Beck, Beck, se supone que esta noche es para estar solos. Lo he hecho por ti. Esas aberturas de la falda eran para mí y el sujetador era para mí y las bragas eran para mí. ¿Cómo quieres que lo nuestro funcione si no puedes pasar unas cuantas horas sin buscar público? Cuando te sientas en un reservado y le metes la mano en los pantalones a un hombre, haces un pacto, Beck. No puedes tuitear mientras follas y ¿qué voy a hacer contigo? Quiero chillar y pedir más hielo, pero tengo que respirar y beber sin decir nada.

—Joe, no te enfadas, ¿verdad?

—No.

—Nunca había estado aquí. Cuando estabas en el baño…… No sé —dices, y encuentras el móvil y lo usas para darme un golpecito en el brazo.

Me vuelvo hacia ti.

—Joe, estoy muy contenta de estar aquí. Siempre he querido venir y estaba emocionada.

—No pasa nada.

—Tengo que llamar a Peach.

—Muy bien, señorita Beck. Ve a llamar a Peach.

Todos los tíos del local te miran mientras sales del reservado, y dos de ellos lo hacen como si tuvieran posibilidades, y ahora mismo nada me gustaría más que repartir hostias. Se supone que tenemos que salir de este bar juntos, no que tú salgas sola con la falda de color rosa putón toda arrugada. Aunque no hace falta para nada, le tocas el brazo al portero para preguntarle no sé qué, y esa falda es demasiado transparente, si quieres que te diga la verdad. Domarte será difícil, domar la parte de ti que quiere que la vean y la observen. Necesitas escolta, Beck, sobre todo si quieres vestirte como una puta zorra.

—¿Qué coño miras? —le pregunto al principal cantamañanas, un gilipollas de la barra que sigue mirando hacia la puerta por la que has salido como si estuviera planeando qué parte de ese cuerpo de puta se follará primero.

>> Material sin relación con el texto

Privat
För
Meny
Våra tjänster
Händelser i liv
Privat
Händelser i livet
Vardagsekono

Tiene unos cien años y nada de miedo, pero le voy a meter el miedo en el cuerpo como no se comporte.

Me llamas desde el vestíbulo:

—¡Joe! Tenemos que irnos. Tenemos que irnos ahora mismo.

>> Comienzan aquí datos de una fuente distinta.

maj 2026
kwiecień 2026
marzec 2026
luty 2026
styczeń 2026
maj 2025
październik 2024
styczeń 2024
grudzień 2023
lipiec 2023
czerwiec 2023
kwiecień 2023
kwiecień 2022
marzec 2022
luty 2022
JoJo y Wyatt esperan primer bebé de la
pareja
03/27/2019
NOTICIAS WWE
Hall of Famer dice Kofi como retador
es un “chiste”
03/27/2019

El viejo se ríe de mí, y tú tiemblas de la impaciencia.

—Voy a parar un taxi.

—Tengo que pagar.

—He pillado al camarero cuando entraba —dices, como si ya no te importara nada—. Da igual. El taxi ese de caballos debe de haberte costado una fortuna.

Y con esa facilidad, vas y conviertes en una mierda todo lo que yo he hecho para hacerte sentir como una princesa. Has pagado, y yo no soy un hombre, y Tucker Max está en alguna parte riéndose de mí con el tipo de la barra y los dibujos animados se ríen de mí y el camarero que gana más que yo se ríe de mí y abres la puerta del taxi (me arrancas la virilidad capa a capa, y soy tu esclavo telefónico, y llevas la falda hecha unos zorros) y la cosa no puede empeorar más, pero empeora:

—¿Adónde quieren ir?

—A la Setenta y uno con Central Park West.

—¿Peach está bien? —pregunto.

Me sorprende ser capaz de hablar en voz alta.

—No —respondes mientras te recoges el pelo con una goma que has sacado de ese bolso enorme y asexual que has traído como si supieras que la cosa acabaría así—. No te vas a creer lo que ha pasado.